PEER PRESSURE

As you get older, you are going to be put in many situations where you will have to make decisions. Some of these decisions are going to be made easily, like deciding which classes you want to take next semester, and some of them are going to challenge your moral fiber, like deciding whether or not to skip class or to start smoking cigarettes. When you are faced with these problems, you are going to have to choose a path to take that may or may not change your life forever.

As if it wasn’t hard enough to make these decisions on your own, it becomes a thousand times harder when there are other people in the picture trying to tell you which choices they think you should make. Do you listen to your head? Do you listen to your friends or family or girlfriend/boyfriend? Can you live with the choice you make?

People who are around your age, like your friends or your classmates, are called peers. When they try to influence you to act or think a certain way, it’s called peer pressure, and it is something everyone goes through.

So why do people give in to peer pressure?

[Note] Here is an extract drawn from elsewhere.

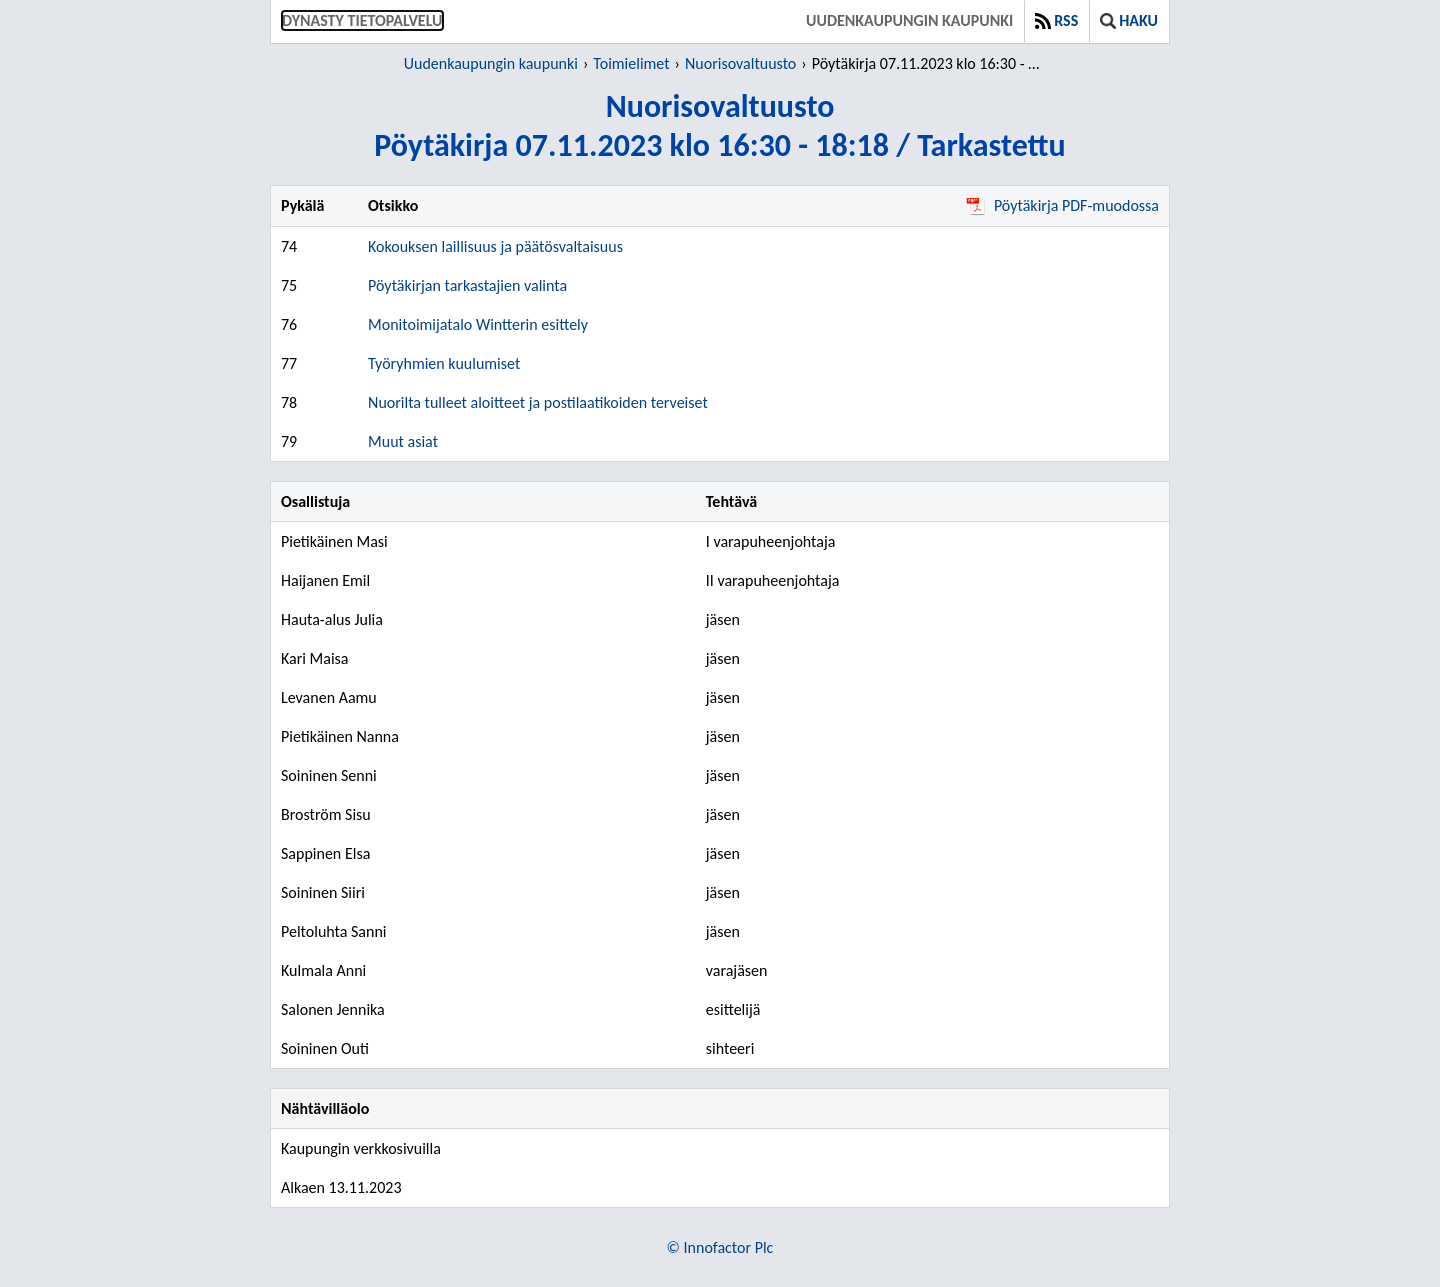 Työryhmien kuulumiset (444, 363)
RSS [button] (1056, 20)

Some people give in to peer pressure because they want to be liked, they want to "fit in," or because they worry they’ll get made fun of if they don't do what others want. Some may go along because they are curious to try something new or to see how the crowd will react. It happens all the time. People will leave their moral fiber and their common sense behind because they are fooled by the idea that "everyone's doing it."

So what do you do?

As hard as it is to say "no" to peer pressure, you have to remember that you are the one who has to live with your decisions. If you decide to go along with the crowd, you can’t blame someone else for your actions later on because you CHOSE to do it. If you decide that you don’t want to follow the crowd, remember these few things:

Stay polite: Even if you don’t want to give in to peer pressure, getting enraged won’t help the matter. It might even get you in to more trouble if a physical confrontation happens.

Give a reason: You can say anything from "I’m too busy right now", "I’m allergic", to "no thanks, I’m not in the mood." Have something ready in your head so you are prepared when the times comes.

Make a joke: Sometimes being silly can remove the tension and the spotlight that’s on you. Plus it might distract the person pressuring you and change the subject.

Remember to listen to that voice in your head. It is usually right.

Suggest another idea: Sometimes just flat out changing the subject is all you need to do. If someone pressures you to do something, simply say, "How about we _________ instead."

Walk away: Believe it or not, you don’t have to explain yourself. You do not have to give a reason for not wanting to do something because the only thing that matters is that you don’t want to do it. Your friends (or whoever is pressuring you) should respect your decision regardless of why you chose it.